Note for servers running Remote Desktop Services (RDS): The default security layer in RDP is set to “Negotiate”, which supports both SSL (TLS 1.0) and the RDP Security Layer. However, if you set the security layer to SSL (TLS 1.0) and disable TLS 1.0 in IIS Crypto you will be unable to connect to RDP.

[Note: Modern Windows Server versions support RDP over TLS 1.2 or 1.3 (where available). Be sure the RDP configuration and IIS Crypto settings match.]

To check your settings, open Remote Desktop Session Host Configuration in Administrative Tools and double click RDP-Tcp under the Connections group. If it is set to SSL (TLS 1.0), make sure that you do not disable TLS 1.0 in IIS Crypto.

FAQs

What are the main benefits of implementing modern Cipher Suites in enterprise environments?
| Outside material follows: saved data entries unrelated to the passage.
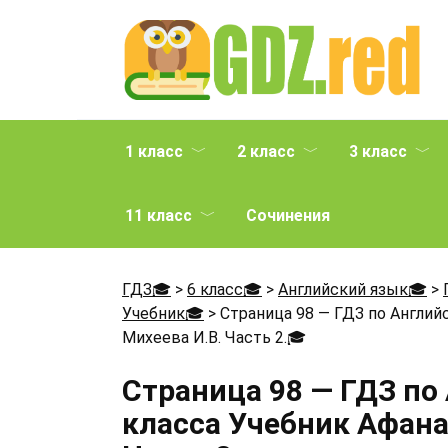
Перейти
к
содержанию
1 класс
2 класс
3 класс
11 класс
Сочинения
ГДЗ🎓
>
6 класс🎓
>
Английский язык🎓
>
Учебник🎓
>
Страница 98 — ГДЗ по Английс
Михеева И.В. Часть 2.
🎓
Страница 98 — ГДЗ по
класса Учебник Афанас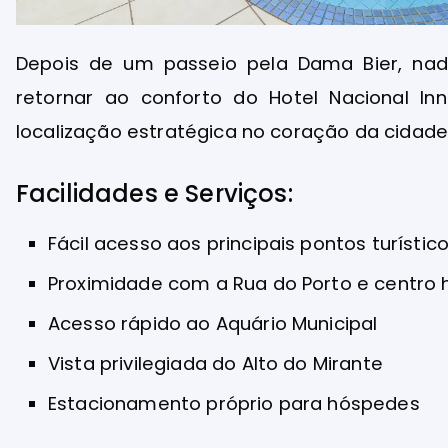
Depois de um passeio pela Dama Bier, na
retornar ao conforto do Hotel Nacional In
localização estratégica no coração da cidade,
Facilidades e Serviços:
Fácil acesso aos principais pontos turístic
Proximidade com a Rua do Porto e centro h
Acesso rápido ao Aquário Municipal
Vista privilegiada do Alto do Mirante
Estacionamento próprio para hóspedes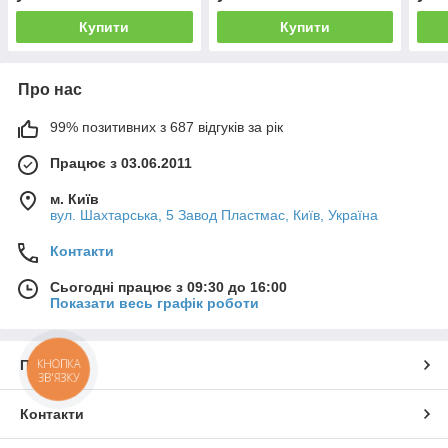
Купити
Купити
Про нас
99% позитивних з 687 відгуків за рік
Працює з 03.06.2011
м. Київ
вул. Шахтарська, 5 Завод Пластмас, Київ, Україна
Контакти
Сьогодні працює з 09:30 до 16:00
Показати весь графік роботи
КНОПКА
Про нас
ЗВ'ЯЗКУ
Контакти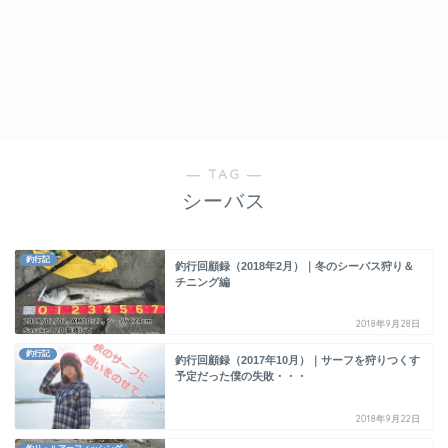
― TAG ―
シーバス
釣行記
釣行回顧録（2018年2月）｜冬のシーバス狩り＆
チニング編
2018年9月28日
釣行記
釣行回顧録（2017年10月）｜サーフを狩りつくす
予定だった僕の失敗・・・
2018年9月22日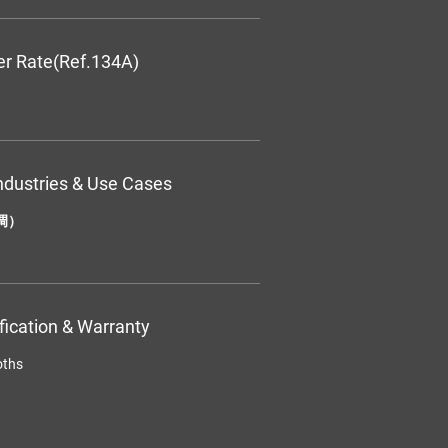
er Rate(Ref.134A)
ndustries & Use Cases
调）
ification & Warranty
oths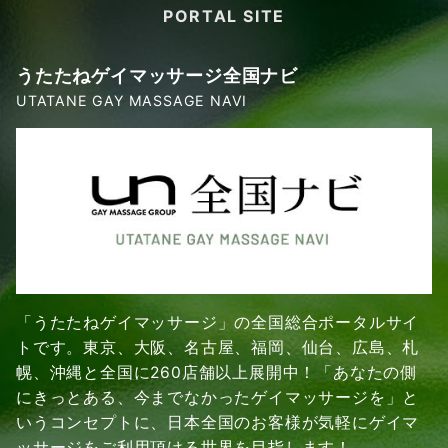
PORTAL SITE
うたたねゲイマッサージ全国ナビ
UTATANE GAY MASSAGE NAVI
「うたたねゲイマッサージ」の全国総合ポータルサイ
トです。東京、大阪、名古屋、福岡、仙台、広島、札
幌、沖縄と全国に260店舗以上展開中！「あなたの側
にきっとある、今までなかったゲイマッサージを」と
いうコンセプトに、日本全国のお客様が気軽にゲイマ
ッサージをご利用頂ける世界を目指します！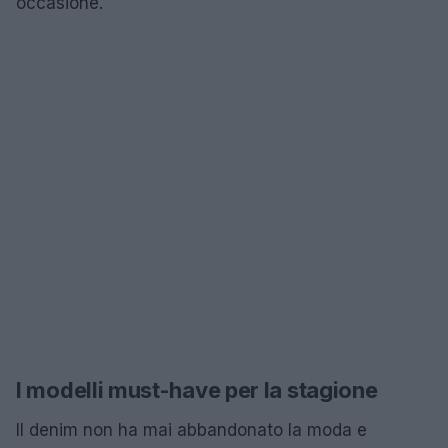
occasione.
I modelli must-have per la stagione
Il denim non ha mai abbandonato la moda e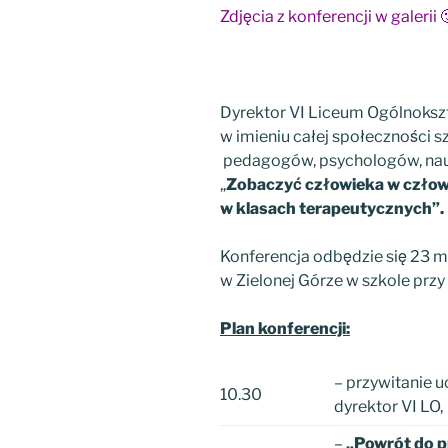
Zdjęcia z konferencji w galerii 
Dyrektor VI Liceum Ogólnokszt
w imieniu całej społeczności s
pedagogów, psychologów, naucz
„
Zobaczyć człowieka w człowi
w klasach terapeutycznych”.
Konferencja odbędzie się 23 m
w Zielonej Górze w szkole przy
Plan konferencji:
– przywitanie 
10.30
dyrektor VI LO,
–
„Powrót do pr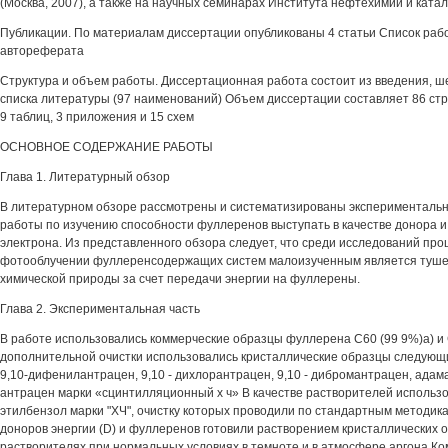
(Москва, 2007), а также на научных семинарах Института нефтехимии и ката
Публикации. По материалам диссертации опубликованы 4 статьи Список рабо
автореферата
Структура и объем работы. Диссертационная работа состоит из введения, ше
списка литературы (97 наименований) Объем диссертации составляет 86 стра
9 таблиц, 3 приложения и 15 схем
ОСНОВНОЕ СОДЕРЖАНИЕ РАБОТЫ
Глава 1. Литературный обзор
В литературном обзоре рассмотрены и систематизированы экспериментальн
работы по изучению способности фуллеренов выступать в качестве донора и
электрона. Из представленного обзора следует, что среди исследований про
фотооблучении фуллеренсодержащих систем малоизученным является туш
химической природы за счет передачи энергии на фуллерены.
Глава 2. Экспериментальная часть
В работе использовались коммерческие образцы фуллерена С60 (99 9%)а) и 
дополнительной очистки использовались кристаллические образцы следующ
9,10-дифенилантрацен, 9,10 - дихлорантрацен, 9,10 - дибромантрацен, адам
антрацен марки «сцинтилляционный х ч» В качестве растворителей использо
этилбензол марки "ХЧ", очистку которых проводили по стандартным методи
доноров энергии (D) и фуллеренов готовили растворением кристаллических 
растворителях при нормальных условиях в темноте и в атмосфере аргона Ко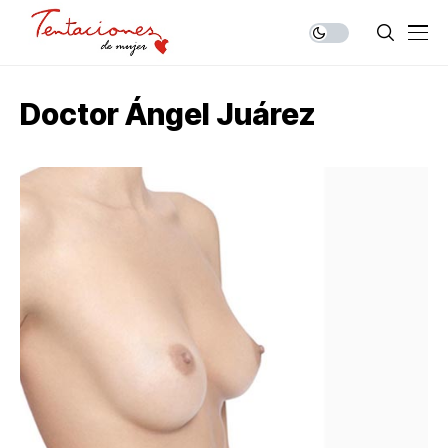
Doctor Ángel Juárez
Modern Cipher Suites provide enhanced security through advanced encryption algorithms, better performance through optimized cryptographic operations, and improved compatibility with contemporary security standards. Organizations implementing current Cipher Suites can achieve better security scores in compliance audits and protect against emerging threats.

How often should Cipher Suites configurations be reviewed and updated?

Security experts recommend reviewing Cipher Suites configurations quarterly, or whenever major security vulnerabilities are discovered. Regular audits of Cipher Suites ensure optimal security posture and compliance with evolving industry standards.

What impact do Cipher Suites have on website performance and user experience?

The selection of Cipher Suites can significantly affect website loading times and server resource usage. Modern Cipher Suites with efficient algorithms can improve SSL/TLS handshake speeds while maintaining strong security levels.

How do Cipher Suites affect mobile device compatibility?

Different mobile devices support various Cipher Suites configurations, affecting their ability to establish secure connections. Implementing a balanced selection of Cipher Suites ensures broader device compatibility while maintaining security standards.

What are the consequences of using deprecated Cipher Suites?

Running outdated Cipher Suites can expose systems to known vulnerabilities, fail security compliance requirements, and potentially lead to data breaches. Modern Cipher Suites implementation is crucial for maintaining robust security posture and protecting sensitive information.